### GIVEN ENTRIES:
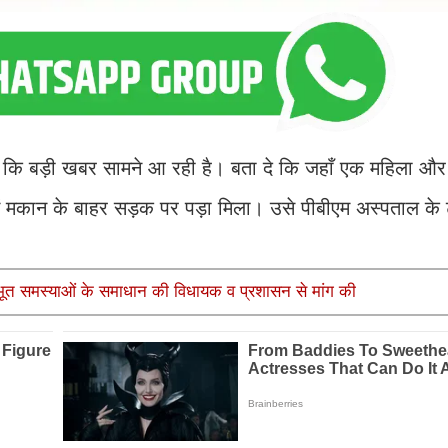
त कि बड़ी खबर सामने आ रही है। बता दे कि जहाँ एक महिला और 
ें मकान के बाहर सड़क पर पड़ा मिला। उसे पीबीएम अस्पताल के ट्रे
ूलभूत समस्याओं के समाधान की विधायक व प्रशासन से मांग की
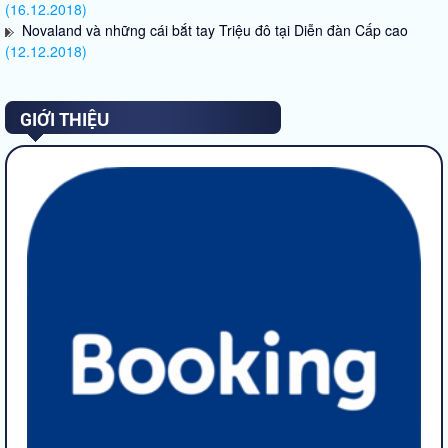
(16.12.2018)
Novaland và những cái bắt tay Triệu đô tại Diễn đàn Cấp cao
(12.12.2018)
GIỚI THIỆU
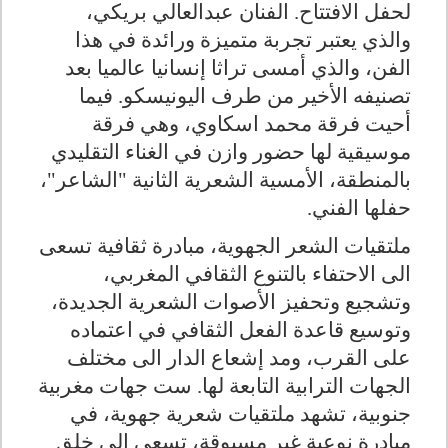
لحفل الافتتاح. الفنان عبدالعالي بريكي،
والذي يعتبر تجربة متميزة ورائدة في هذا
الفن، والذي أمسى تراثا إنسانيا عالميا بعد
تصنيفه الأخير من طرف اليونيسكو. فيما
أحيت فرقة محمد اسكاوي، وهي فرقة
موسيقية لها حضور وازن في الغناء التقليدي
بالمنطقة، الأمسية الشعرية الثانية "الشاعر"،
حفلها الفني.
ملتقيات الشعر الجهوية، مبادرة ثقافية تسعى
الى الاحتفاء بالتنوع الثقافي المغربي،
وتشجيع وتحفيز الأصوات الشعرية الجديدة،
وتوسيع قاعدة الفعل الثقافي في اعتماده
على القرب، ومد إشعاع الدار الى مختلف
الجهات الترابية التابعة لها. ست جهات مغربية
جنوبية، تشهد ملتقيات شعرية جهوية، في
مبادرة نوعية غير مسبوقة، تسعى الى خلق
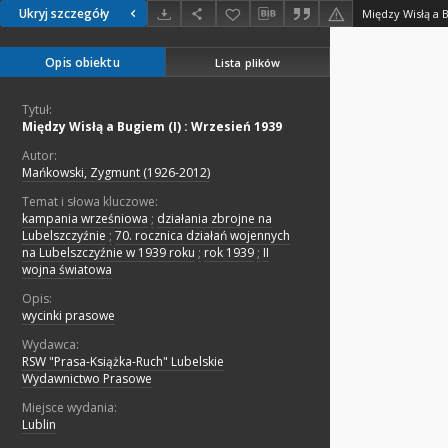
Ukryj szczegóły
Między Wisłą a B
Opis obiektu
Lista plików
Tytuł:
Między Wisłą a Bugiem (I) : Wrzesień 1939
Autor:
Mańkowski, Zygmunt (1926-2012)
Temat i słowa kluczowe:
kampania wrześniowa
;
działania zbrojne na
Lubelszczyźnie
;
70. rocznica działań wojennych
na Lubelszczyźnie w 1939 roku
;
rok 1939
;
II
wojna światowa
Opis:
wycinki prasowe
Wydawca:
RSW "Prasa-Książka-Ruch" Lubelskie
Wydawnictwo Prasowe
Miejsce wydania:
Lublin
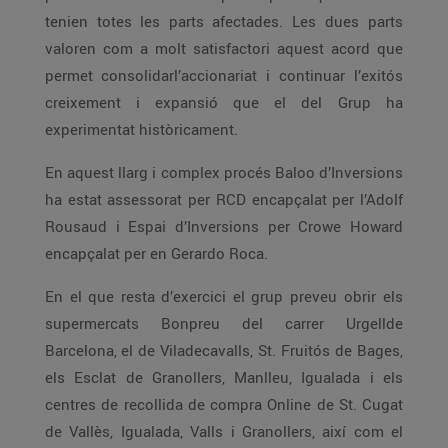
tenien totes les parts afectades. Les dues parts
valoren com a molt satisfactori aquest acord que
permet consolidarl’accionariat i continuar l’exitós
creixement i expansió que el del Grup ha
experimentat històricament.
En aquest llarg i complex procés Baloo d’Inversions
ha estat assessorat per RCD encapçalat per l’Adolf
Rousaud i Espai d’Inversions per Crowe Howard
encapçalat per en Gerardo Roca.
En el que resta d’exercici el grup preveu obrir els
supermercats Bonpreu del carrer Urgellde
Barcelona, el de Viladecavalls, St. Fruitós de Bages,
els Esclat de Granollers, Manlleu, Igualada i els
centres de recollida de compra Online de St. Cugat
de Vallès, Igualada, Valls i Granollers, així com el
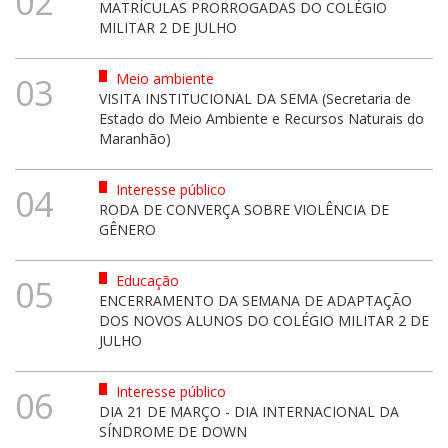
02
MATRÍCULAS PRORROGADAS DO COLÉGIO
MILITAR 2 DE JULHO
Meio ambiente
03
VISITA INSTITUCIONAL DA SEMA (Secretaria de
Estado do Meio Ambiente e Recursos Naturais do
Maranhão)
Interesse público
04
RODA DE CONVERÇA SOBRE VIOLÊNCIA DE
GÊNERO
Educação
05
ENCERRAMENTO DA SEMANA DE ADAPTAÇÃO
DOS NOVOS ALUNOS DO COLÉGIO MILITAR 2 DE
JULHO
Interesse público
06
DIA 21 DE MARÇO - DIA INTERNACIONAL DA
SÍNDROME DE DOWN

### ACTIVITY:
With the pictures left aside, set down each entry above exactly as it stands.

### OUTPUT FOR THIS TASK:
त कि बड़ी खबर सामने आ रही है। बता दे कि जहाँ एक महिला और 
ें मकान के बाहर सड़क पर पड़ा मिला। उसे पीबीएम अस्पताल के ट्रे
ूलभूत समस्याओं के समाधान की विधायक व प्रशासन से मांग की
(16.12.2018)
Novaland và những cái bắt tay Triệu đô tại Diễn đàn Cấp cao
(12.12.2018)
GIỚI THIỆU
لحفل الافتتاح. الفنان عبدالعالي بريكي،
والذي يعتبر تجربة متميزة ورائدة في هذا
الفن، والذي أمسى تراثا إنسانيا عالميا بعد
تصنيفه الأخير من طرف اليونيسكو. فيما
أحيت فرقة محمد اسكاوي، وهي فرقة
موسيقية لها حضور وازن في الغناء التقليدي
بالمنطقة، الأمسية الشعرية الثانية "الشاعر"،
حفلها الفني.
ملتقيات الشعر الجهوية، مبادرة ثقافية تسعى
الى الاحتفاء بالتنوع الثقافي المغربي،
وتشجيع وتحفيز الأصوات الشعرية الجديدة،
وتوسيع قاعدة الفعل الثقافي في اعتماده
على القرب، ومد إشعاع الدار الى مختلف
الجهات الترابية التابعة لها. ست جهات مغربية
جنوبية، تشهد ملتقيات شعرية جهوية، في
مبادرة نوعية غير مسبوقة، تسعى الى خلق
Ukryj szczegóły
Między Wisłą a B
Opis obiektu
Lista plików
Tytuł:
Między Wisłą a Bugiem (I) : Wrzesień 1939
Autor:
Mańkowski, Zygmunt (1926-2012)
Temat i słowa kluczowe:
kampania wrześniowa
;
działania zbrojne na
Lubelszczyźnie
;
70. rocznica działań wojennych
na Lubelszczyźnie w 1939 roku
;
rok 1939
;
II
wojna światowa
Opis:
wycinki prasowe
Wydawca:
RSW "Prasa-Książka-Ruch" Lubelskie
Wydawnictwo Prasowe
Miejsce wydania:
Lublin
tenien totes les parts afectades. Les dues parts
valoren com a molt satisfactori aquest acord que
permet consolidarl’accionariat i continuar l’exitós
creixement i expansió que el del Grup ha
experimentat històricament.
En aquest llarg i complex procés Baloo d’Inversions
ha estat assessorat per RCD encapçalat per l’Adolf
Rousaud i Espai d’Inversions per Crowe Howard
encapçalat per en Gerardo Roca.
En el que resta d’exercici el grup preveu obrir els
supermercats Bonpreu del carrer Urgellde
Barcelona, el de Viladecavalls, St. Fruitós de Bages,
els Esclat de Granollers, Manlleu, Igualada i els
centres de recollida de compra Online de St. Cugat
de Vallès, Igualada, Valls i Granollers, així com el
02
MATRÍCULAS PRORROGADAS DO COLÉGIO
MILITAR 2 DE JULHO
Meio ambiente
03
VISITA INSTITUCIONAL DA SEMA (Secretaria de
Estado do Meio Ambiente e Recursos Naturais do
Maranhão)
Interesse público
04
RODA DE CONVERÇA SOBRE VIOLÊNCIA DE
GÊNERO
Educação
05
ENCERRAMENTO DA SEMANA DE ADAPTAÇÃO
DOS NOVOS ALUNOS DO COLÉGIO MILITAR 2 DE
JULHO
Interesse público
06
DIA 21 DE MARÇO - DIA INTERNACIONAL DA
SÍNDROME DE DOWN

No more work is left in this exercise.